[[ Given information open ]]

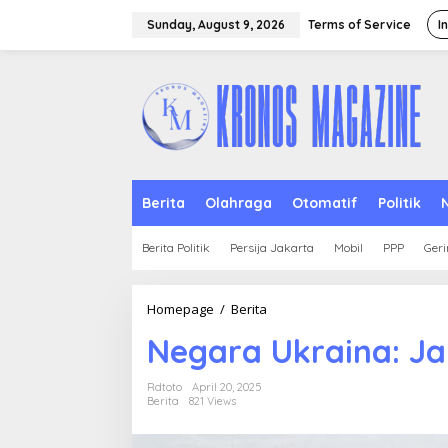
Skip
to
Sunday, August 9, 2026
Terms of Service
I
content
Berita
Olahraga
Otomatif
Politik
Berita Politik
Persija Jakarta
Mobil
PPP
Geri
Negara
Homepage
/
Berita
Ukraina:
Negara Ukraina: J
Jantung
Eropa
Timur
Rdtoto
April 20, 2025
Berita
821 Views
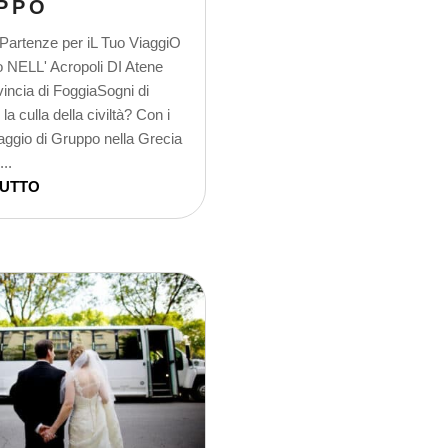
PPO
artenze per iL Tuo ViaggiO
o NELL' Acropoli DI Atene
vincia di FoggiaSogni di
la culla della civiltà? Con i
aggio di Gruppo nella Grecia
..
TUTTO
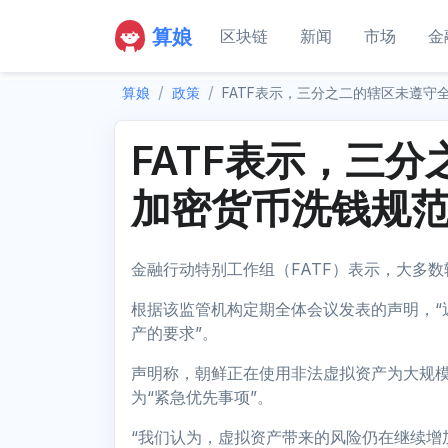
算娘
区块链
新闻
市场
金
算娘
政策
FATF表示，三分之二的辖区未遵守
FATF表示，三
加密货币洗钱规
金融行动特别工作组（FATF）表示，大多
根据该监管机构定期全体会议发表的声明，“
产的要求”。
声明称，朝鲜正在使用非法虚拟资产为大规
为“紧急优先事项”。
“我们认为，虚拟资产带来的风险仍在继续增加”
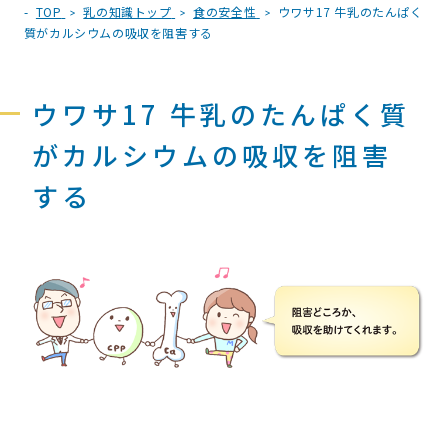
TOP
乳の知識トップ
食の安全性
ウワサ17 牛乳のたんぱく
質がカルシウムの吸収を阻害する
ウワサ17 牛乳のたんぱく質
がカルシウムの吸収を阻害
する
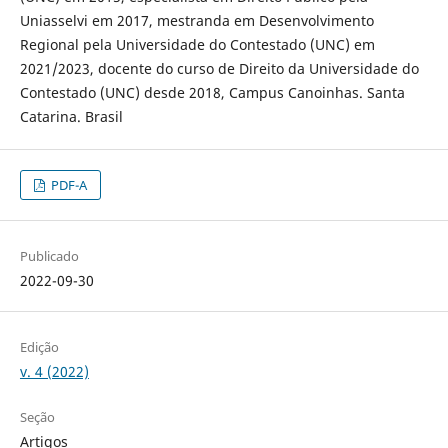
Uniasselvi em 2017, mestranda em Desenvolvimento
Regional pela Universidade do Contestado (UNC) em
2021/2023, docente do curso de Direito da Universidade do
Contestado (UNC) desde 2018, Campus Canoinhas. Santa
Catarina. Brasil
PDF-A
Publicado
2022-09-30
Edição
v. 4 (2022)
Seção
Artigos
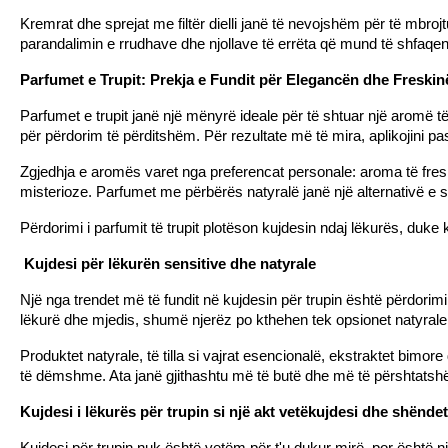
Kremrat dhe sprejat me filtër dielli janë të nevojshëm për të mbroj
parandalimin e rrudhave dhe njollave të errëta që mund të shfaqen 
Parfumet e Trupit: Prekja e Fundit për Elegancën dhe Freskin
Parfumet e trupit janë një mënyrë ideale për të shtuar një aromë t
për përdorim të përditshëm. Për rezultate më të mira, aplikojini pa
Zgjedhja e aromës varet nga preferencat personale: aroma të freskë
misterioze. Parfumet me përbërës natyralë janë një alternativë e
Përdorimi i parfumit të trupit plotëson kujdesin ndaj lëkurës, duke k
 Kujdesi për lëkurën sensitive dhe natyrale
Një nga trendet më të fundit në kujdesin për trupin është përdori
lëkurë dhe mjedis, shumë njerëz po kthehen tek opsionet natyrale q
Produktet natyrale, të tilla si vajrat esencionalë, ekstraktet bimor
të dëmshme. Ata janë gjithashtu më të butë dhe më të përshtatsh
Kujdesi i lëkurës për trupin si një akt vetëkujdesi dhe shëndet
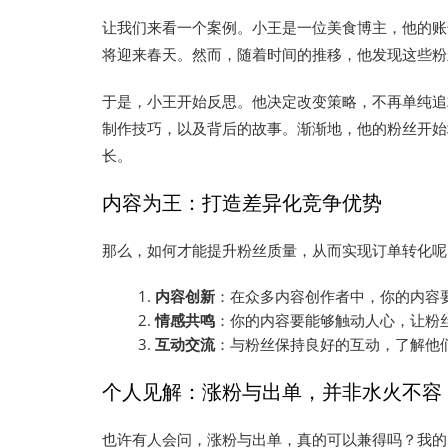
让我们来看一个案例。小王是一位美食博主，他的账
将迎来春天。然而，随着时间的推移，他发现这些粉
于是，小王开始反思。他决定改变策略，不再单纯追
制作技巧，以及背后的故事。渐渐地，他的粉丝开始
长。
内容为王：打造差异化竞争优势
那么，如何才能提升粉丝质量，从而实现订单转化呢
内容创新
：在众多内容创作者中，你的内容
情感共鸣
：你的内容要能够触动人心，让粉
互动交流
：与粉丝保持良好的互动，了解他
个人见解：涨粉与出单，并非水火不容
也许有人会问，涨粉与出单，真的可以兼得吗？我的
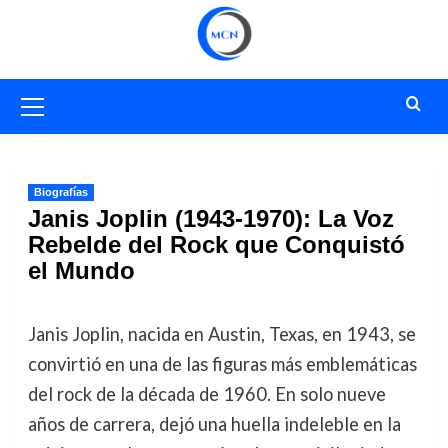
Saltar
al
contenido
Menú
primario
Biografías
Janis Joplin (1943-1970): La Voz
Rebelde del Rock que Conquistó
el Mundo
Janis Joplin, nacida en Austin, Texas, en 1943, se
convirtió en una de las figuras más emblemáticas
del rock de la década de 1960. En solo nueve
años de carrera, dejó una huella indeleble en la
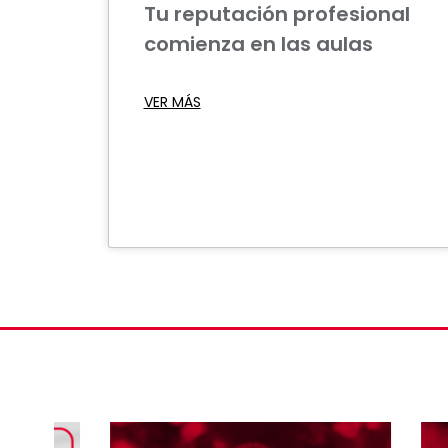
Tu reputación profesional
comienza en las aulas
VER MÁS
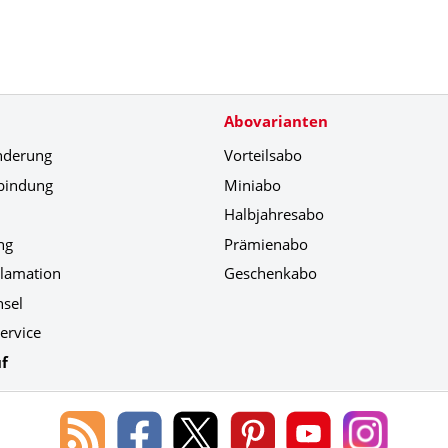
Abovarianten
nderung
Vorteilsabo
bindung
Miniabo
Halbjahresabo
ng
Prämienabo
klamation
Geschenkabo
hsel
ervice
f
Blog
Lorenz
Lorenz
Lorenz
Lorenz
Lorenz
des
Leserservice
Leserservice
Leserservice
Leserservice
Leserser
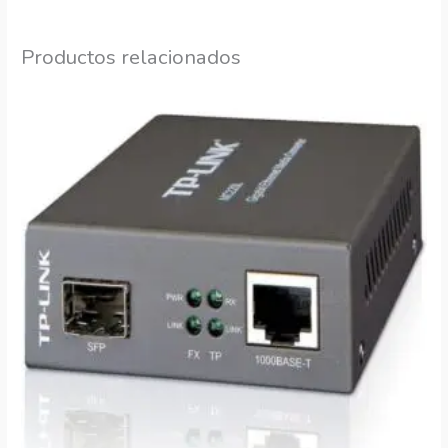
Productos relacionados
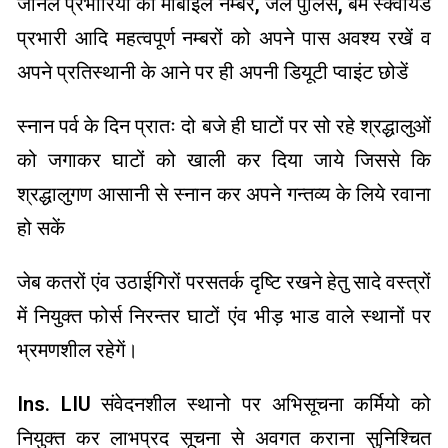
जोनल प्रभारियों का मोबाईल नम्बर, जल पुलिस, बम स्क्वायड
प्रभारी आदि महत्वपूर्ण नम्बरों को अपने पास अवश्य रखें व
अपने प्रतिस्थानी के आने पर ही अपनी डियूटी प्वाइंट छोडें
स्नान पर्व के दिन प्रातः दो बजे ही घाटों पर सो रहे श्रद्धालुओं
को जगाकर घाटों को खाली कर दिया जाये जिससे कि
श्रद्धालुगण आसानी से स्नान कर अपने गन्तव्य के लिये रवाना
हो सकें
जेब कतरों एंव उठाईगिरों परसतर्क दृष्टि रखने हेतु सादे वस्त्रों
में नियुक्त फोर्स निरन्तर घाटों एंव भीड़ भाड वाले स्थानों पर
भ्रमणशील रहेगें।
Ins. LIU संवेदनशील स्थानो पर अभिसूचना कर्मियो को
नियुक्त कर लाभप्रद सूचना से अवगत कराना सुनिश्चित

[[ Given information closed ]]

— Exercise brief —
Scan the lines above for "misterioze. Parfumet me" and for "Produktet natyrale, të". Repeat exactly the line holding each of them and every line in between.

— Task result —
misterioze. Parfumet me përbërës natyralë janë një alternativë e
Përdorimi i parfumit të trupit plotëson kujdesin ndaj lëkurës, duke k
 Kujdesi për lëkurën sensitive dhe natyrale
Një nga trendet më të fundit në kujdesin për trupin është përdori
lëkurë dhe mjedis, shumë njerëz po kthehen tek opsionet natyrale q
Produktet natyrale, të tilla si vajrat esencionalë, ekstraktet bimor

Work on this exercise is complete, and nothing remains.